-- Task prompt --
Write out, from the entries below, exactly the lines that run between the lines holding "class \Drupal\Tests\Core\Cache\" and "VariationCacheTest", inclusive, and stop there.

***

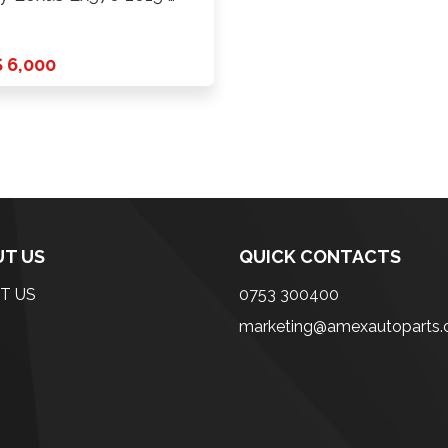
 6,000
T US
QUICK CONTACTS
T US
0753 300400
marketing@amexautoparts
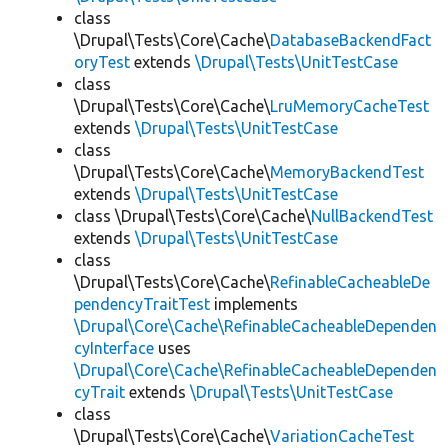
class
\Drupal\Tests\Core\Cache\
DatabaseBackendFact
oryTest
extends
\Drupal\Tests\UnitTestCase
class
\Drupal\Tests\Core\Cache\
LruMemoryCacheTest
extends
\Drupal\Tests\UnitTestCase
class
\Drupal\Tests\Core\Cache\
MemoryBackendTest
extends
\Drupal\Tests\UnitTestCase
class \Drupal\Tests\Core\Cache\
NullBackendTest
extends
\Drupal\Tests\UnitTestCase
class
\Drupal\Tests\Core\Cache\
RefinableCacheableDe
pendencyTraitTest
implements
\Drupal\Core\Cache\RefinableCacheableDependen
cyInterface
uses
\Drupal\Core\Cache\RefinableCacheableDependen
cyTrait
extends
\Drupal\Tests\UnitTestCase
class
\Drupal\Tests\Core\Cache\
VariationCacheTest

***

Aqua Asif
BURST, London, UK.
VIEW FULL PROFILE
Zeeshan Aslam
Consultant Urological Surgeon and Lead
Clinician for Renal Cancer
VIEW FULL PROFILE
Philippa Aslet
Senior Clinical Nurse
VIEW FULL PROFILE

***

-- Task solution --
class \Drupal\Tests\Core\Cache\
NullBackendTest
extends
\Drupal\Tests\UnitTestCase
class
\Drupal\Tests\Core\Cache\
RefinableCacheableDe
pendencyTraitTest
implements
\Drupal\Core\Cache\RefinableCacheableDependen
cyInterface
uses
\Drupal\Core\Cache\RefinableCacheableDependen
cyTrait
extends
\Drupal\Tests\UnitTestCase
class
\Drupal\Tests\Core\Cache\
VariationCacheTest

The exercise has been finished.